Shirley Andrechek, manager of emergency at the Georgetown Hospital Campus sees first hand the need for continued education in the ED. “Our staff is faced with daily challenges as more and more complex cases are presenting in the ED. In a community setting such as Georgetown, we see a wide range of people from the very young to the elderly so that the ED nurse must have a broad range of knowledge. It requires a very high level of skill to treat the diverse populations we serve and thanks to comprehensive education at William Osler Health Centre we have some of the best trained ED nurses.”The Osler commitment to education and on-the-job learning opportunities has also helped the organization in its recruitment efforts. “Last year we tripled the number of student nurses involved in preceptorships,” notes Deborah Hill, manager of emergency at the Brampton Memorial Hospital Campus. “Quite often these student nurses become part of our staff because they like how we do things here I think the commitment to education we embrace is a key factor in their employment choice.”Orientation for new nursing staff is a major component of the ED education program. In fact last year more than 50 new hires took part in the comprehensive five to six week orientation which gives new staff a thorough overview of emergency care. The clinical resource nurses then work closely to arrange supervision and mentorship within the departments, developing these nurses from managing straightforward cases over time to the clinically challenging acute and resuscitation areas. Orientation and learning is enhanced through participation by Addiction Services, Crisis, Pharmacy, Renal Dialysis, Respiratory Therapists and Pediatric Educators.

“I like the mentorship program because it is an effective way of introducing new staff to how we do things at William Osler Health Centre,” says Mike Travers, manager of emergency at the Etobicoke Hospital Campus. “The clinical resource nurses, who work alongside our nursing staff, help to counsel the less experienced and problem solve with senior nurses in challenging situations. The clinical pharmacists working directly in the departments also guide staff and patients when medication issues arise.

“We also offer paramedic training every two months which is a very successful program. Our EDs being among the busiest in Toronto are a good training ground for them. We partner with the Base Hospital Program of Peel, located at the Brampton Campus of William Osler Health Centre, on several education initiatives.
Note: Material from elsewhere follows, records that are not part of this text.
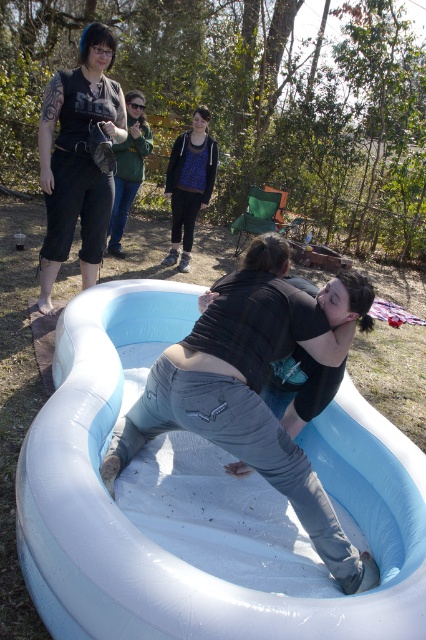 You are a photographer trying to capture a photo of the white rubber pool at center and the green fabric jacket at upper center. Which object should you focus on first if you want to ensure both are in focus without adjusting the camera settings?

The white rubber pool at center is shorter than the green fabric jacket at upper center, so you should focus on the green fabric jacket at upper center first because it is farther away. This way, the depth of field will likely include both objects when focusing on the farther one.

You are standing in the scene and want to hand a towel to the person wearing the blue printed hoodie at center. Which direction should you walk to reach them from the green fabric jacket at upper center?

The blue printed hoodie at center is to the right of the green fabric jacket at upper center, so you should walk to the right to reach them.

You are standing at the edge of the white rubber pool at center and want to hand a towel to the person wearing the blue printed hoodie at center. Which direction should you move to ensure the hoodie is visible and within reach?

Since the white rubber pool at center is in front of the blue printed hoodie at center, you should move to the side of the white rubber pool at center to ensure the hoodie is visible and within reach. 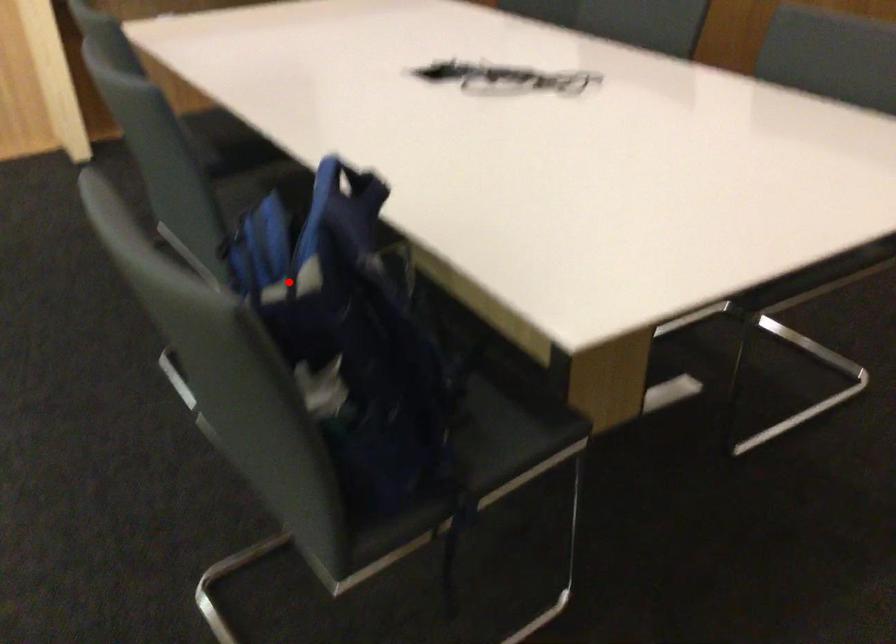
This is a mutually beneficial arrangement for both paramedics and nurses.”

Even non-medical staff benefit from education opportunities.
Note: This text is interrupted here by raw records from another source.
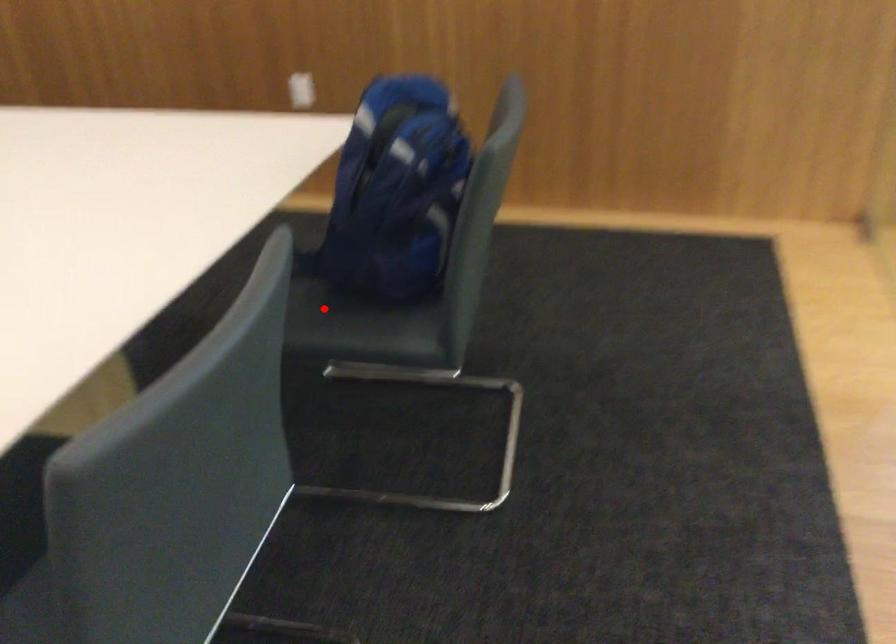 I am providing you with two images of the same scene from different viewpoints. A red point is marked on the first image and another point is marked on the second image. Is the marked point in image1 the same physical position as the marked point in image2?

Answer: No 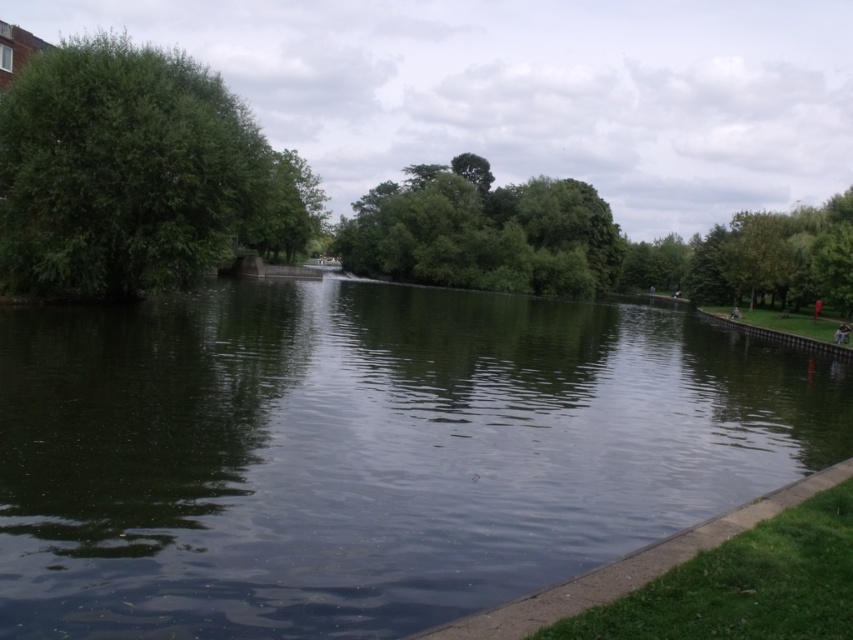 You are an environmental scientist analyzing the waterway scene. You observe the green reflective water at center and the green leafy trees at center. Which object covers a smaller area in the image?

The green reflective water at center occupies less space than the green leafy trees at center, so the green reflective water at center covers a smaller area.

Based on the photo, you are standing on the pathway next to the green reflective water at center. If you want to reach the dense cluster of trees on the left, should you walk towards the north or south?

The dense cluster of trees on the left is located north of the green reflective water at center, so you should walk towards the north. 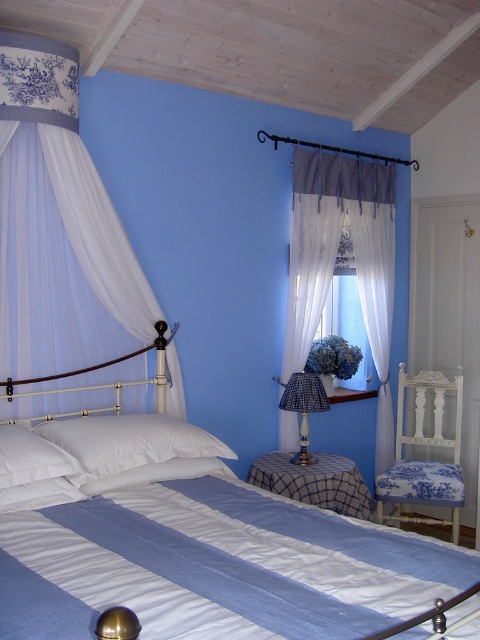 You are standing in the center of the bedroom and want to open the white sheer curtain at center. Which direction should you move to reach it?

The white sheer curtain at center is located at point (335,259), so you should move towards the right side of the room to reach it.

You are standing in the center of the bedroom and want to open the white sheer curtain at upper left. Based on its 2D coordinates, in which direction should you move to reach it?

The white sheer curtain at upper left is located at coordinates point (59, 227), so you should move towards the left and upward direction to reach it. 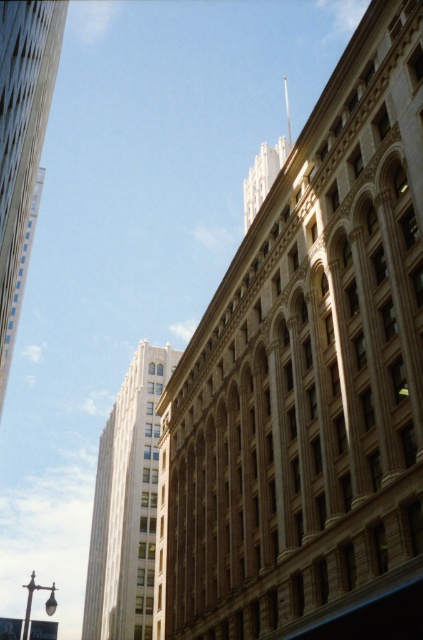 Question: Considering the relative positions of brown stone building at center and white marble tower at upper left in the image provided, where is brown stone building at center located with respect to white marble tower at upper left?

Choices:
 (A) below
 (B) above

Answer: (B)

Question: Which point is farther to the camera?

Choices:
 (A) (126, 563)
 (B) (362, 317)

Answer: (A)

Question: Does brown stone building at center have a smaller size compared to white marble tower at upper left?

Choices:
 (A) no
 (B) yes

Answer: (B)

Question: Does brown stone building at center have a larger size compared to white marble tower at upper left?

Choices:
 (A) yes
 (B) no

Answer: (B)

Question: Which object is farther from the camera taking this photo?

Choices:
 (A) white marble tower at upper left
 (B) brown stone building at center

Answer: (A) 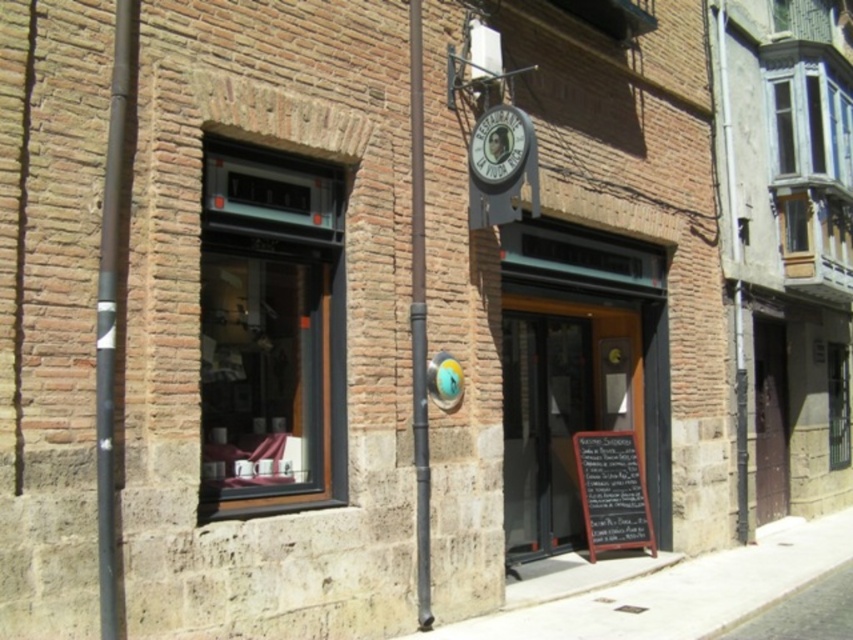 Question: Is clear glass window at center below smooth metal pole at center?

Choices:
 (A) no
 (B) yes

Answer: (B)

Question: Which of the following is the closest to the observer?

Choices:
 (A) clear glass window at center
 (B) black chalkboard at lower right
 (C) metallic signboard at upper center

Answer: (A)

Question: Observing the image, what is the correct spatial positioning of clear glass window at center in reference to black matte pole at left?

Choices:
 (A) right
 (B) left

Answer: (A)

Question: Estimate the real-world distances between objects in this image. Which object is farther from the clear glass window at right?

Choices:
 (A) clear glass window at center
 (B) black chalkboard at lower right
 (C) smooth metal pole at center
 (D) white concrete pavement at lower right

Answer: (A)

Question: Which object is the closest to the black chalkboard at lower right?

Choices:
 (A) blue painted wood window at upper right
 (B) wooden door at center
 (C) black matte pole at left
 (D) smooth metal pole at center

Answer: (B)

Question: Observing the image, what is the correct spatial positioning of clear glass window at center in reference to wooden door at center?

Choices:
 (A) below
 (B) above

Answer: (B) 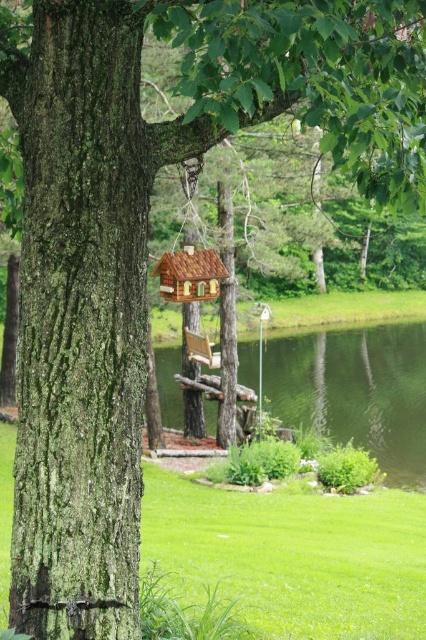 You are a gardener planning to plant flowers between the green mossy bark at center and the green grassy lake at center. Considering their sizes, which area would you choose for planting more flowers?

The green grassy lake at center is larger in size compared to the green mossy bark at center, so you should plant more flowers there.

You are a bird trying to reach the wooden swing at center from the green mossy bark at center. Which direction should you fly to get there?

The green mossy bark at center is located above the wooden swing at center, so you should fly downward to reach the wooden swing at center.

You are planning to place a new bench in the scene. The bench is 2 meters wide. You want to place it so that it doesn not block the view of the wooden swing at center. Based on the scene description, can the bench be placed at the green grassy lake at center without blocking the swing?

The green grassy lake at center is wider than the wooden swing at center. Since the bench is 2 meters wide, placing it at the lake would allow enough space to avoid blocking the swing as the lake provides a wider area.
Clerical and registration staff are offered more advanced computer training to hone various skills and clerical knowledge in support of the departments.

With the advent of technology, a new phrase is emerging. e-Learning is the next evolution in the learning experience at William Osler Health Centre. Using web-based technology, an Intranet is being created and one of the strategies this technology will utilize is e-Learning, direct information and training modules open for all staff.

“I think this will be an exciting and very welcome system,” says Heather McGillis. “Staff will be able to access learning tools from their computer when it is convenient for them.”

Through education, staff at William Osler Health Centre seems energized by their knowledge and skills. Informed staff feels comfortable sharing so, in turn, patients may not even realize it but they too are learning more. They learn about their condition. They learn about medication and dressings. They learn that when they come to the ED at William Osler Health Centre, they are in the best possible hands.